◆ **What the exercise asks**: Exactly as they appear, copy the lines from the start of the entries below to the line containing "Donación a la Residencia Joe Raso", both ends included.

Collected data
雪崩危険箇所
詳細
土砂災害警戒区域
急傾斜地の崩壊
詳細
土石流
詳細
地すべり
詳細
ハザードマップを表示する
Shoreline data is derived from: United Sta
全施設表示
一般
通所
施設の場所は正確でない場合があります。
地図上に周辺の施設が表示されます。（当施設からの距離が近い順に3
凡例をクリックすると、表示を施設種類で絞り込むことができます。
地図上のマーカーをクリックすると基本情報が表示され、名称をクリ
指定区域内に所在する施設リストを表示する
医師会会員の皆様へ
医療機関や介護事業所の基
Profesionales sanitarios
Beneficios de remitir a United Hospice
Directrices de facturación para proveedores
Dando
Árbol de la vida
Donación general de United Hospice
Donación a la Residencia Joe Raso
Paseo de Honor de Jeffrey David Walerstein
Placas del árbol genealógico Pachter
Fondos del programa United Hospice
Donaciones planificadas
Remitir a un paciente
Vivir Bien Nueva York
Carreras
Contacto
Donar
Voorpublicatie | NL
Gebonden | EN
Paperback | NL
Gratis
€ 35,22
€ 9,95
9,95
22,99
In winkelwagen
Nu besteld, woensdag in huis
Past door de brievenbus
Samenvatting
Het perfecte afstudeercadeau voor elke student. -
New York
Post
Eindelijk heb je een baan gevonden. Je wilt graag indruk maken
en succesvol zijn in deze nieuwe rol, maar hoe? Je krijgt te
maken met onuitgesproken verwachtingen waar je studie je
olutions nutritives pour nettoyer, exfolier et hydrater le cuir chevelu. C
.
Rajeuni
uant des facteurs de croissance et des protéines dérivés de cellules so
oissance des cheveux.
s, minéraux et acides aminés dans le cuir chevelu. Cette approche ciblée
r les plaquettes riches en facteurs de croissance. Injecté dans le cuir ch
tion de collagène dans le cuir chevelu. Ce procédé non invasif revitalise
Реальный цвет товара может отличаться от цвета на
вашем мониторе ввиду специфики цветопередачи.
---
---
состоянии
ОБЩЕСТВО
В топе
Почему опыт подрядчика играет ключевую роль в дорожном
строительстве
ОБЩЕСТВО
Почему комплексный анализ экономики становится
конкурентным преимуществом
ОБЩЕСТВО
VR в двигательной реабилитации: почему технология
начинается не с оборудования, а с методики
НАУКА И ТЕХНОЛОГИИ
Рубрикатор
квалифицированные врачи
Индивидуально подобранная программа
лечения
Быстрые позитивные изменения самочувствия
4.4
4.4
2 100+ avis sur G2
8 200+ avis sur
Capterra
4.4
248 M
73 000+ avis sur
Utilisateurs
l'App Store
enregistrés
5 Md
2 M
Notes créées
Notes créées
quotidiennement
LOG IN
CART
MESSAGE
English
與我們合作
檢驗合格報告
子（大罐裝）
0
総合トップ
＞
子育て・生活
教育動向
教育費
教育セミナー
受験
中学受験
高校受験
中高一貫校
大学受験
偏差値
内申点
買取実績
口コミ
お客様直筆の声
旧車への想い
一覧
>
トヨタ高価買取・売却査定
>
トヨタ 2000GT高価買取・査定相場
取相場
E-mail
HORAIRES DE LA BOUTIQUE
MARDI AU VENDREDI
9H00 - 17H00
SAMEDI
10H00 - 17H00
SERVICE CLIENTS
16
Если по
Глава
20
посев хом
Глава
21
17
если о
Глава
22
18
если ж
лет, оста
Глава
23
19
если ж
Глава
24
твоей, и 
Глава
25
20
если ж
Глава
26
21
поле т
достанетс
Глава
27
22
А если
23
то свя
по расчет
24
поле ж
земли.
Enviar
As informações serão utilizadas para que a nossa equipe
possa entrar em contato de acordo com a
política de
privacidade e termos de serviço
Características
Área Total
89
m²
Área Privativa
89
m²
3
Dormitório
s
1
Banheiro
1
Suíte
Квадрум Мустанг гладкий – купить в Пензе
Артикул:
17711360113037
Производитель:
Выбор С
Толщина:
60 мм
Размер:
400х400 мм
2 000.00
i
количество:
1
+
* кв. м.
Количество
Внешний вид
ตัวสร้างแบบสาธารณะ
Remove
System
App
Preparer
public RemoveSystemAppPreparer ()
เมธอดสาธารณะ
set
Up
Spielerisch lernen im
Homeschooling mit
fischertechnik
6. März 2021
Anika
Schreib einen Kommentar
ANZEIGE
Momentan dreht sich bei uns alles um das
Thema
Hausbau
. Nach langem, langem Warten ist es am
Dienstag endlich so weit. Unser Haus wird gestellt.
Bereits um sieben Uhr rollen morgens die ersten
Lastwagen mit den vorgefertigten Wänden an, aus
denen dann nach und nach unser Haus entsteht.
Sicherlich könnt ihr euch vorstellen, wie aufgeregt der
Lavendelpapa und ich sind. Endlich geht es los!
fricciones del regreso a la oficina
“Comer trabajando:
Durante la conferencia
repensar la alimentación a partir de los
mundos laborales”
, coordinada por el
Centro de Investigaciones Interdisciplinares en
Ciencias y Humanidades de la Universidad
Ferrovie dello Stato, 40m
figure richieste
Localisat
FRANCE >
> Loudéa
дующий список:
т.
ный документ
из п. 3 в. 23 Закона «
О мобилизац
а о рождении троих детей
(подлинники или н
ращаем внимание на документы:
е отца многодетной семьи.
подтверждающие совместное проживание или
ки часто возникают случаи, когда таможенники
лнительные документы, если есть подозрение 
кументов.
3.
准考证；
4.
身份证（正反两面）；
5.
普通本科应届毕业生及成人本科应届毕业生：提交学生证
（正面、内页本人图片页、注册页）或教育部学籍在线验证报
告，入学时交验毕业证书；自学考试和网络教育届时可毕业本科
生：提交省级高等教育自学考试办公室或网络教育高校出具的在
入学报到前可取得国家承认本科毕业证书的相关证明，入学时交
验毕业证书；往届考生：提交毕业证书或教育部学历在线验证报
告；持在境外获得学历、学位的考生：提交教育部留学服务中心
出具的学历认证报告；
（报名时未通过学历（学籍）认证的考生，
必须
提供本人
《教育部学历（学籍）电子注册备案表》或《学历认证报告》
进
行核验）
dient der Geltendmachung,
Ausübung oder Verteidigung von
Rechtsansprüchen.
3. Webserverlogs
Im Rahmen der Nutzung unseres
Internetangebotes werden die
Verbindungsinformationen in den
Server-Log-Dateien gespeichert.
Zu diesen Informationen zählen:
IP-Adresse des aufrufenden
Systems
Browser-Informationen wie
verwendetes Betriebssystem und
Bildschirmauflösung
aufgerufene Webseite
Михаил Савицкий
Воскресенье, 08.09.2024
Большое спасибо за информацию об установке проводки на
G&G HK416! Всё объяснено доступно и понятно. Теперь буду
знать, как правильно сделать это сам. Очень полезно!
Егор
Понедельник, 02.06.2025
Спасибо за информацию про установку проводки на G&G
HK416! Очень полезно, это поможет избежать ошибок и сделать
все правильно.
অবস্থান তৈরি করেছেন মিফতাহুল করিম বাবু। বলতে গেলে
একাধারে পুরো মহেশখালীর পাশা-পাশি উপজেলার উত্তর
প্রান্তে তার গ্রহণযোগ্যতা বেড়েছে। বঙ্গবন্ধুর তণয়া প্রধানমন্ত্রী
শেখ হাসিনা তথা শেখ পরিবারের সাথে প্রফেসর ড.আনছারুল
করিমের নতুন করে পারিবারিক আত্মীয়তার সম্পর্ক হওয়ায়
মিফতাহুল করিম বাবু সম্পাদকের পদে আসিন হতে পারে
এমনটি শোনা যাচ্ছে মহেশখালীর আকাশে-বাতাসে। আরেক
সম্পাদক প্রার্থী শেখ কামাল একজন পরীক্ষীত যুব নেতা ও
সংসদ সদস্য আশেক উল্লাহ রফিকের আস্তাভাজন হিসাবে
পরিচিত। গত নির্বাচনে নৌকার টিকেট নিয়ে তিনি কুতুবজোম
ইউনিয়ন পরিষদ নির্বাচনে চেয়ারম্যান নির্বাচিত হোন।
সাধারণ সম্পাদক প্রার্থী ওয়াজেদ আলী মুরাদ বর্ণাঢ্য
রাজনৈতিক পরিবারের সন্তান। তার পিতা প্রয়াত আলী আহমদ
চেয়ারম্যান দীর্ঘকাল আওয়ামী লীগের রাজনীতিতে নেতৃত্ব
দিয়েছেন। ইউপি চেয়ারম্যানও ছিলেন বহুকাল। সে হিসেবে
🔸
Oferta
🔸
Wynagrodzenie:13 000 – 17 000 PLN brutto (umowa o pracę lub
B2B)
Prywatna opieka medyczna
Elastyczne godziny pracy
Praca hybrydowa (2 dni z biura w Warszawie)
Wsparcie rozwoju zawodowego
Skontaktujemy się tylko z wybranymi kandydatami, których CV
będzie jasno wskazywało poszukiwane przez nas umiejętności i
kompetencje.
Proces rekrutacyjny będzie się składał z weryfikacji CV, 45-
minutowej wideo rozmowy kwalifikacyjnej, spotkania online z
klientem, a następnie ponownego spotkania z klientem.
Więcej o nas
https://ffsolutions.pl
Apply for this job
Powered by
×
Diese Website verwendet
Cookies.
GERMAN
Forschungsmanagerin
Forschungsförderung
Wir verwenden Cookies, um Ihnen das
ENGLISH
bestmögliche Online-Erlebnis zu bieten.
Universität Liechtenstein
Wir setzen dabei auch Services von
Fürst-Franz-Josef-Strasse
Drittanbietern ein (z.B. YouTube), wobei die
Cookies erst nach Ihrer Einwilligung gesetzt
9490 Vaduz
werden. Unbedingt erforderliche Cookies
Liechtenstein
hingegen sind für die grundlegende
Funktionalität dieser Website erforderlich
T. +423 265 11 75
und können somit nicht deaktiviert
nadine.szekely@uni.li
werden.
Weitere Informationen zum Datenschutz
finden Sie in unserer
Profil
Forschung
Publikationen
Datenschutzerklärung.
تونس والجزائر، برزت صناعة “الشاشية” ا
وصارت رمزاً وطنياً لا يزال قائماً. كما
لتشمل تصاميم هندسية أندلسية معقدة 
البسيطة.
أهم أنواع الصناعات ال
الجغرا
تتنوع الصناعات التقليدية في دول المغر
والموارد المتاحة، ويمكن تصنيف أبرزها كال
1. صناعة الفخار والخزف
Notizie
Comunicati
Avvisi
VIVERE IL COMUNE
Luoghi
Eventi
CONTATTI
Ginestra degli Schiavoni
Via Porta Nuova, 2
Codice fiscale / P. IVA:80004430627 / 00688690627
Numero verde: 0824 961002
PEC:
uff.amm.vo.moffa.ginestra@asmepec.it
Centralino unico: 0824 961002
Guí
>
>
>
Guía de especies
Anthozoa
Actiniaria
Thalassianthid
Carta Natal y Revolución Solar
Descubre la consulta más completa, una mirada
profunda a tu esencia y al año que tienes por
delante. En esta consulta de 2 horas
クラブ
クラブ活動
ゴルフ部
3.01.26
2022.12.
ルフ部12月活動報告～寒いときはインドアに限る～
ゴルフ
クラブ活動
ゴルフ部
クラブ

◆ **Answer to the exercise**:
雪崩危険箇所
詳細
土砂災害警戒区域
急傾斜地の崩壊
詳細
土石流
詳細
地すべり
詳細
ハザードマップを表示する
Shoreline data is derived from: United Sta
全施設表示
一般
通所
施設の場所は正確でない場合があります。
地図上に周辺の施設が表示されます。（当施設からの距離が近い順に3
凡例をクリックすると、表示を施設種類で絞り込むことができます。
地図上のマーカーをクリックすると基本情報が表示され、名称をクリ
指定区域内に所在する施設リストを表示する
医師会会員の皆様へ
医療機関や介護事業所の基
Profesionales sanitarios
Beneficios de remitir a United Hospice
Directrices de facturación para proveedores
Dando
Árbol de la vida
Donación general de United Hospice
Donación a la Residencia Joe Raso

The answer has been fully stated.